▶ **INFORMATION PROVIDED**:
____

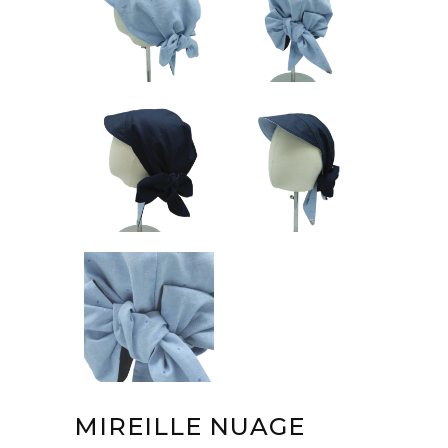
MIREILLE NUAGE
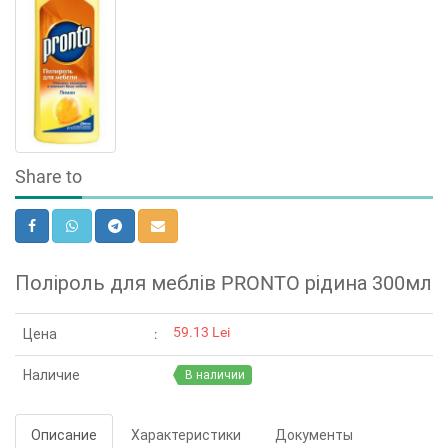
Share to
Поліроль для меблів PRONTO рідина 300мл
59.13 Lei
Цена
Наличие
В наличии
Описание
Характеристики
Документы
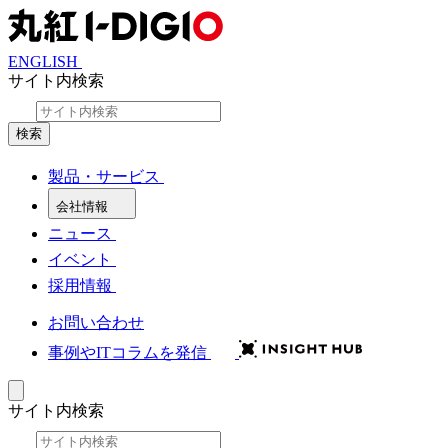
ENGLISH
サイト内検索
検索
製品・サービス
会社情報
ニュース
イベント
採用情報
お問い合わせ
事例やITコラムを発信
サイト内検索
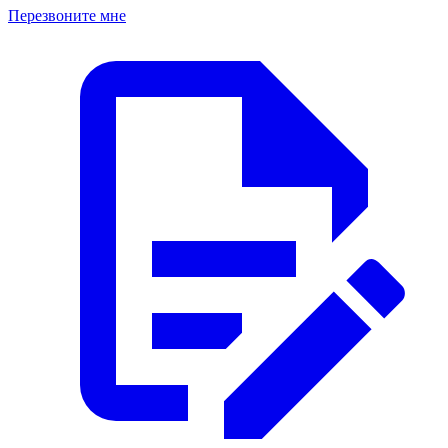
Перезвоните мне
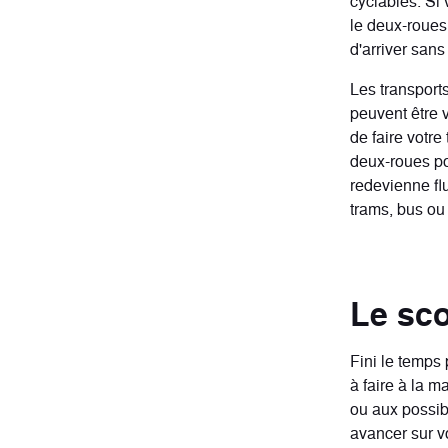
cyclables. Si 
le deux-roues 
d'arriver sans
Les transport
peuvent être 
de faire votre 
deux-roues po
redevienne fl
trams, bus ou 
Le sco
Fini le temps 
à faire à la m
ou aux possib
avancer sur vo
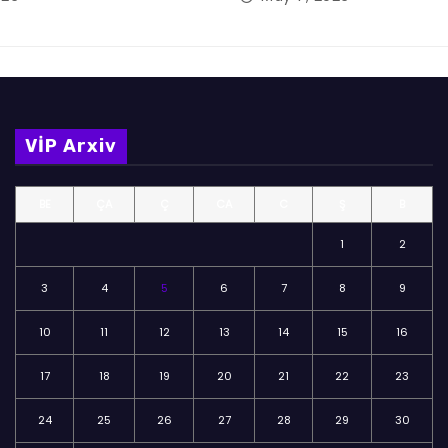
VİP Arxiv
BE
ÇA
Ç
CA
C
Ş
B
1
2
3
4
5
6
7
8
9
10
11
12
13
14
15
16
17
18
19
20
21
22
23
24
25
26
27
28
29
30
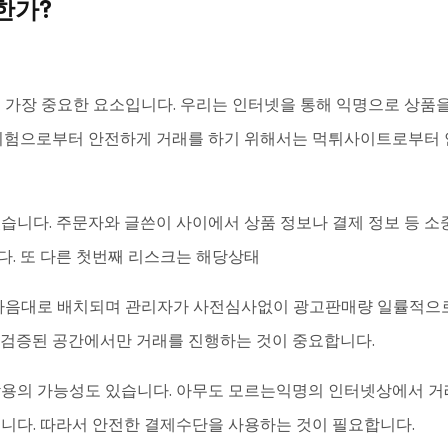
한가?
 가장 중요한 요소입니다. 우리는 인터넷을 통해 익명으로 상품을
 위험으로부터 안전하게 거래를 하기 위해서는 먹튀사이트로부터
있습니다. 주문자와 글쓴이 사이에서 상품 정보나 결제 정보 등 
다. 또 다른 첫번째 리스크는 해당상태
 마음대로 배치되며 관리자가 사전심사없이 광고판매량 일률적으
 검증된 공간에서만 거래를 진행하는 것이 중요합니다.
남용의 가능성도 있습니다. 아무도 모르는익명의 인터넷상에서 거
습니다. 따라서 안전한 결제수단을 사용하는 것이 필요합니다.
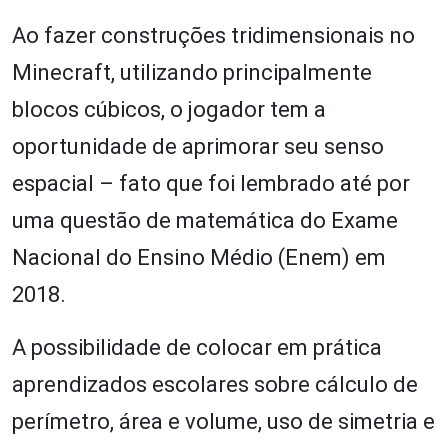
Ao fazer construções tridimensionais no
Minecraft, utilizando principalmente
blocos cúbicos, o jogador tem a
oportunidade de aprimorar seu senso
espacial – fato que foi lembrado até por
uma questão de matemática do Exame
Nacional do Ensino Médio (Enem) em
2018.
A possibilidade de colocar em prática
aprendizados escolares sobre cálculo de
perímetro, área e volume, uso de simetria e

____

▶ **TASK PROMPT**: The full material above must be output verbatim, minus any pictures.

▶ **YOUR SOLUTION**:
MIREILLE NUAGE
Share to
Поліроль для меблів PRONTO рідина 300мл
59.13 Lei
Цена
Наличие
В наличии
Описание
Характеристики
Документы
ENGLISH
サイト内検索
検索
製品・サービス
会社情報
ニュース
イベント
採用情報
お問い合わせ
事例やITコラムを発信
サイト内検索
Перезвоните мне
cyclables. Si 
le deux-roues 
d'arriver sans
Les transport
peuvent être 
de faire votre 
deux-roues po
redevienne fl
trams, bus ou 
Le sco
Fini le temps 
à faire à la m
ou aux possib
avancer sur vo
VİP Arxiv
BE
ÇA
Ç
CA
C
Ş
B
1
2
3
4
5
6
7
8
9
10
11
12
13
14
15
16
17
18
19
20
21
22
23
24
25
26
27
28
29
30
한가?
 가장 중요한 요소입니다. 우리는 인터넷을 통해 익명으로 상품을
 위험으로부터 안전하게 거래를 하기 위해서는 먹튀사이트로부터
있습니다. 주문자와 글쓴이 사이에서 상품 정보나 결제 정보 등 
다. 또 다른 첫번째 리스크는 해당상태
 마음대로 배치되며 관리자가 사전심사없이 광고판매량 일률적으
 검증된 공간에서만 거래를 진행하는 것이 중요합니다.
남용의 가능성도 있습니다. 아무도 모르는익명의 인터넷상에서 거
습니다. 따라서 안전한 결제수단을 사용하는 것이 필요합니다.
Ao fazer construções tridimensionais no
Minecraft, utilizando principalmente
blocos cúbicos, o jogador tem a
oportunidade de aprimorar seu senso
espacial – fato que foi lembrado até por
uma questão de matemática do Exame
Nacional do Ensino Médio (Enem) em
2018.
A possibilidade de colocar em prática
aprendizados escolares sobre cálculo de
perímetro, área e volume, uso de simetria e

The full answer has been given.